## Requirement
Below are lines of data; restate word for word those running from the line containing "王振东 (524, 687)" to the line containing "经济学 (142, 57)", inclusive, and no others.

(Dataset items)
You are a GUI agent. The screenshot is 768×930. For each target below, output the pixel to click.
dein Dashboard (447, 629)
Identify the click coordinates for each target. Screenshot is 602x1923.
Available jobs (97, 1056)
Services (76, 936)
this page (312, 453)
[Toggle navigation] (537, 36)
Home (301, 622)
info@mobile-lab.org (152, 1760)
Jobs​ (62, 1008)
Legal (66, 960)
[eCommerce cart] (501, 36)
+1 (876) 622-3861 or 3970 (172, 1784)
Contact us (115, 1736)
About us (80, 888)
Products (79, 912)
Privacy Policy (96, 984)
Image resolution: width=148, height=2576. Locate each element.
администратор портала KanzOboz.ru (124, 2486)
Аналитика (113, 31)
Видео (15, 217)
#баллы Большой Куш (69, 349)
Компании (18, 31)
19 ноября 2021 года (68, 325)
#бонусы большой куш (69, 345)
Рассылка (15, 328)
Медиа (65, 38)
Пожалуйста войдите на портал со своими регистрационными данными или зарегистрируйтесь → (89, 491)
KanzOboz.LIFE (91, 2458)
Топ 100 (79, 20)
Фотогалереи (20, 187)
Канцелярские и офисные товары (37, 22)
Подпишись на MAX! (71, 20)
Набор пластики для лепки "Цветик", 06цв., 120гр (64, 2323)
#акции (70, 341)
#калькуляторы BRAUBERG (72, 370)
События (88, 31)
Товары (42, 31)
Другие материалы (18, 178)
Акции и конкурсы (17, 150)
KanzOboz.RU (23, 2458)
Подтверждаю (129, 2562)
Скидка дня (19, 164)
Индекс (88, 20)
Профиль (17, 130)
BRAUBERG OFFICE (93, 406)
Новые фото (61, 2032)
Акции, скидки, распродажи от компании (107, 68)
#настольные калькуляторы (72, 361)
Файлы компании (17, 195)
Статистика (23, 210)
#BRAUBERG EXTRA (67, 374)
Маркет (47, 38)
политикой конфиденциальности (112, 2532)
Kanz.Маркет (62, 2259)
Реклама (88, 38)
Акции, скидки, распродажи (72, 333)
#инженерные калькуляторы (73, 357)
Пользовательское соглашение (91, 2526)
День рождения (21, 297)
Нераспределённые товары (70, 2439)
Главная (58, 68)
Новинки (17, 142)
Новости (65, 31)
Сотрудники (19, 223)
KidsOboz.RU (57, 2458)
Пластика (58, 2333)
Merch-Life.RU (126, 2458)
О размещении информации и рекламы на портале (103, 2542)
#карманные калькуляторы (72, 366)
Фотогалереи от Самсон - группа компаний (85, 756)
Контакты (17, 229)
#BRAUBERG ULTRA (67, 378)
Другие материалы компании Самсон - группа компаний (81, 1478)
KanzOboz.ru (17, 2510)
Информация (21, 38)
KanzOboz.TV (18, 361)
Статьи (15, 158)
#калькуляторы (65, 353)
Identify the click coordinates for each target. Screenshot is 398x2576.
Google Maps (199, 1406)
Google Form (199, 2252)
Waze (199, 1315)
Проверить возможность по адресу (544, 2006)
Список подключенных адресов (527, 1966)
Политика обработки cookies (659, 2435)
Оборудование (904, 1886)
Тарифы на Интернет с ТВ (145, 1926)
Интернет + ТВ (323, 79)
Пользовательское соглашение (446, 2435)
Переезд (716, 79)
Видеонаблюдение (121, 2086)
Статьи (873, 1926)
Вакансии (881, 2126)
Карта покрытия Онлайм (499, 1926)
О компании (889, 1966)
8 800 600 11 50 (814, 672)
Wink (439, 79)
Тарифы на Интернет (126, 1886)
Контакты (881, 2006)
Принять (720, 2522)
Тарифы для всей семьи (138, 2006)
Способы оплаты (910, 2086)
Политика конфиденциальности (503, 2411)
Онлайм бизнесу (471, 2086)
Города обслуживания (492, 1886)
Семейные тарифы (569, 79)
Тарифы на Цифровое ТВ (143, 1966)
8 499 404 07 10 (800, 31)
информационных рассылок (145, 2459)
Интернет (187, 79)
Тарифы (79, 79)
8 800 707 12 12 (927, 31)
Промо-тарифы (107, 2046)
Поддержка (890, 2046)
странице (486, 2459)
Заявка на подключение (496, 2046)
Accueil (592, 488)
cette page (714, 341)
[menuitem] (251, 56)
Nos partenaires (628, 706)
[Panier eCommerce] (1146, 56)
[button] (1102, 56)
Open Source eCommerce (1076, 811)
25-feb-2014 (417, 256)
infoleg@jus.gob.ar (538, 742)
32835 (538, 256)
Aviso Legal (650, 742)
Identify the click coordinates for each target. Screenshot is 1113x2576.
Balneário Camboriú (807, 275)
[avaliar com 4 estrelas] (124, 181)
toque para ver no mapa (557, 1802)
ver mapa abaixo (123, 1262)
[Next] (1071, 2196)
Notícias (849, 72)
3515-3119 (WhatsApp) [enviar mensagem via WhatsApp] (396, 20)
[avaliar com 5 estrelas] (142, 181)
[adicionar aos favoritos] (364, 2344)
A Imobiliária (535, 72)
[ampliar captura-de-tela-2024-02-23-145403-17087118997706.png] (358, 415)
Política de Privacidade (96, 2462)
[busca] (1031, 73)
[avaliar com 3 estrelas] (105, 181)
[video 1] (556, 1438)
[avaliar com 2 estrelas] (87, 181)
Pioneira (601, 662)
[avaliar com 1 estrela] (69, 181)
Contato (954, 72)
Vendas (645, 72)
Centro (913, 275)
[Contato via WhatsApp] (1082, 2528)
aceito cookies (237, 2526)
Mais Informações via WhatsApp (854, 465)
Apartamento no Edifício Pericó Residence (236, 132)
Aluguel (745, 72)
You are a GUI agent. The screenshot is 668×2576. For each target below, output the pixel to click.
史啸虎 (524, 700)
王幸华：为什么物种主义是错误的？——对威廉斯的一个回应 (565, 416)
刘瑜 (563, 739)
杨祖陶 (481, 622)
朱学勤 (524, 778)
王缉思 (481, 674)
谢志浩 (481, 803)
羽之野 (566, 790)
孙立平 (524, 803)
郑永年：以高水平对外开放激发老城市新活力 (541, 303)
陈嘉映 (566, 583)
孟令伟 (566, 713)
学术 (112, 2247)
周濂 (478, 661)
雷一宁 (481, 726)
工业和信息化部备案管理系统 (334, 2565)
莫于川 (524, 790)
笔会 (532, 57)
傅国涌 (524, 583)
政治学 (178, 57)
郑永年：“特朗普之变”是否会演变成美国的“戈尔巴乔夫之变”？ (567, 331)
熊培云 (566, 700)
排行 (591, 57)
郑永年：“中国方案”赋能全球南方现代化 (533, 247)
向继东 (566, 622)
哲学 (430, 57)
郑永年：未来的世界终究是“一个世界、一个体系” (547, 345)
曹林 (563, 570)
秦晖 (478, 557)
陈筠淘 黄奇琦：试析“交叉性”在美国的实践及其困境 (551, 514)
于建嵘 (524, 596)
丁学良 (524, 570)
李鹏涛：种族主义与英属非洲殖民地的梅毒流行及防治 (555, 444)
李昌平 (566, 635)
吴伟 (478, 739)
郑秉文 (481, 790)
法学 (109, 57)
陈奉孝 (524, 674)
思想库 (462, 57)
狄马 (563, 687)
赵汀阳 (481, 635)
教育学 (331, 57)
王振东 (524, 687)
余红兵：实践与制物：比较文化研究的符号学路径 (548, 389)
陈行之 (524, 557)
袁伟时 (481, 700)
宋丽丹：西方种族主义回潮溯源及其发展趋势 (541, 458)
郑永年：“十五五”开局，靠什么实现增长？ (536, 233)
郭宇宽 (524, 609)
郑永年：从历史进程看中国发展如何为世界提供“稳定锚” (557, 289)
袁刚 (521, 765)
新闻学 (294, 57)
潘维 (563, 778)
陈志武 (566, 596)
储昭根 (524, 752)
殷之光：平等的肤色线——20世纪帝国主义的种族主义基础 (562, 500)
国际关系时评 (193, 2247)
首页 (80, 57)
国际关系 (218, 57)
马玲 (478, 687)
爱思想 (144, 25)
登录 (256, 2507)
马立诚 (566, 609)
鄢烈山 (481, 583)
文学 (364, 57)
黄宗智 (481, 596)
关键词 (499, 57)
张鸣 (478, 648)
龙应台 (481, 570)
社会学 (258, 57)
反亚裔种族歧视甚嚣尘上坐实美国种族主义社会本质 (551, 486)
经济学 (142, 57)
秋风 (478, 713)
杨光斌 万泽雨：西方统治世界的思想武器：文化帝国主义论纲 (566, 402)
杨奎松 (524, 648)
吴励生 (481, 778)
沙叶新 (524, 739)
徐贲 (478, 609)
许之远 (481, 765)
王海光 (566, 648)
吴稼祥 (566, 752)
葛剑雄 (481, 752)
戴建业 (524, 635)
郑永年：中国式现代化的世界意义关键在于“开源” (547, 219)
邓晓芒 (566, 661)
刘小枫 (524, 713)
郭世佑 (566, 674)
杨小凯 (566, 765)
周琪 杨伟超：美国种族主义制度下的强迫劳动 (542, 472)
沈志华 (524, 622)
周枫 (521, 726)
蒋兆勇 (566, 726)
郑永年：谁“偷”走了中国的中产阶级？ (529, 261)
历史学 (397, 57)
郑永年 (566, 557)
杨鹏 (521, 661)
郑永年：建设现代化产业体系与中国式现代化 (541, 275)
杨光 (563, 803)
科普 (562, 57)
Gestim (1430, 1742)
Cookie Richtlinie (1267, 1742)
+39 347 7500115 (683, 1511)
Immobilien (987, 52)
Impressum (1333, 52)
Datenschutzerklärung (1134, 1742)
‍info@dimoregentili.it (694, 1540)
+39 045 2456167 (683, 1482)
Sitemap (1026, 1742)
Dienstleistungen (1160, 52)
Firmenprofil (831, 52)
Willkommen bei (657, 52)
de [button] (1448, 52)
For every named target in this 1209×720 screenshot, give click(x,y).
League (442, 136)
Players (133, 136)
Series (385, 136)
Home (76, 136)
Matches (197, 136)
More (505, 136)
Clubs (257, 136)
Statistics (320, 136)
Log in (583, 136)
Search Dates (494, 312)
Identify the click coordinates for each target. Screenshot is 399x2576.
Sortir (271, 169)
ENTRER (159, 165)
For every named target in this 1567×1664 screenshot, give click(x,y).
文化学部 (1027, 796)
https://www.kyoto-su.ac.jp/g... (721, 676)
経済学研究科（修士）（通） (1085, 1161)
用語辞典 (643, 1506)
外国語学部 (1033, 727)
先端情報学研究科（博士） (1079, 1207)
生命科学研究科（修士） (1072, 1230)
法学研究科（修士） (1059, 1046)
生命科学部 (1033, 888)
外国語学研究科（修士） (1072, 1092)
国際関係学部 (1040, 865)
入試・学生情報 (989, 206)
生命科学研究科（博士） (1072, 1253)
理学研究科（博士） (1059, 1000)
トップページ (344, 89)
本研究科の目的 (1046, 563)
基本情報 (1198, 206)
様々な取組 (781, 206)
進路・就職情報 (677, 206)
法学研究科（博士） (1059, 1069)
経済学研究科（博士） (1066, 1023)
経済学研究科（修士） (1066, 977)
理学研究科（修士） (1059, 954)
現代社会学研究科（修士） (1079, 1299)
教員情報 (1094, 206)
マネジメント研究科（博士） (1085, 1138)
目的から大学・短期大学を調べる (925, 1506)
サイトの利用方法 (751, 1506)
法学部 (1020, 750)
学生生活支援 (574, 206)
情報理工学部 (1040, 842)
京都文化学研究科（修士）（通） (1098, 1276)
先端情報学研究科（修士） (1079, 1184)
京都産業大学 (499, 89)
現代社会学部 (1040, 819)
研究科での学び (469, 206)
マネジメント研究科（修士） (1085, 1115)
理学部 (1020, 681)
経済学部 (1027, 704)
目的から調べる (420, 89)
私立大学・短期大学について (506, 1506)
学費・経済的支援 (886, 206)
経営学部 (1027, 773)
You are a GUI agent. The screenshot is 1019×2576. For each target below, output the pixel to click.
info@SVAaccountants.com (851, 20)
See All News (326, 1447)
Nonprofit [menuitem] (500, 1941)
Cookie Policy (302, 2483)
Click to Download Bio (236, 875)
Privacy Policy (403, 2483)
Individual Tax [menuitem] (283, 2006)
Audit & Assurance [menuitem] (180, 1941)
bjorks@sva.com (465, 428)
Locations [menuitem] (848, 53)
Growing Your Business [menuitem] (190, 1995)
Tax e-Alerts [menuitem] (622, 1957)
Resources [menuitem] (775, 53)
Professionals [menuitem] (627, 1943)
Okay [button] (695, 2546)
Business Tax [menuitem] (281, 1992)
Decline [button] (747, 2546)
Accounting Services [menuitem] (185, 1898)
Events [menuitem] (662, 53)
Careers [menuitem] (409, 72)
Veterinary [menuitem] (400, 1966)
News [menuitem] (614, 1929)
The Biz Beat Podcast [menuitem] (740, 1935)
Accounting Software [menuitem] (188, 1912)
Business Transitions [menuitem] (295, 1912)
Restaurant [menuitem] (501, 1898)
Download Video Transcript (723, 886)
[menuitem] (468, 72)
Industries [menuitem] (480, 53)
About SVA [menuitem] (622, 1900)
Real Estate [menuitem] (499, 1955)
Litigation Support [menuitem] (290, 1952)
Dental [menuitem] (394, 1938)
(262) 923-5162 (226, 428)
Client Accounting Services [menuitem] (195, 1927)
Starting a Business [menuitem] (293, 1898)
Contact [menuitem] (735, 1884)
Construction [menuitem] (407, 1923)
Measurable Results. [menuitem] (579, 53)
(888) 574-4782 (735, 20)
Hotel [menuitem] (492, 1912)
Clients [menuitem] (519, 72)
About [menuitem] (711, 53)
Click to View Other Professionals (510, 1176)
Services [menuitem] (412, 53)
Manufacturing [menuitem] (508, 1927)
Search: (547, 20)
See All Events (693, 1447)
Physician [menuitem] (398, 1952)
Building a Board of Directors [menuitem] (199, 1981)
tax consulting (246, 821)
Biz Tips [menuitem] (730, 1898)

## Answer to the problem
王振东 (524, 687)
余红兵：实践与制物：比较文化研究的符号学路径 (548, 389)
陈行之 (524, 557)
袁伟时 (481, 700)
宋丽丹：西方种族主义回潮溯源及其发展趋势 (541, 458)
郑永年：“十五五”开局，靠什么实现增长？ (536, 233)
郭宇宽 (524, 609)
郑永年：从历史进程看中国发展如何为世界提供“稳定锚” (557, 289)
袁刚 (521, 765)
新闻学 (294, 57)
潘维 (563, 778)
陈志武 (566, 596)
储昭根 (524, 752)
殷之光：平等的肤色线——20世纪帝国主义的种族主义基础 (562, 500)
国际关系时评 (193, 2247)
首页 (80, 57)
国际关系 (218, 57)
马玲 (478, 687)
爱思想 (144, 25)
登录 (256, 2507)
马立诚 (566, 609)
鄢烈山 (481, 583)
文学 (364, 57)
黄宗智 (481, 596)
关键词 (499, 57)
张鸣 (478, 648)
龙应台 (481, 570)
社会学 (258, 57)
反亚裔种族歧视甚嚣尘上坐实美国种族主义社会本质 (551, 486)
经济学 (142, 57)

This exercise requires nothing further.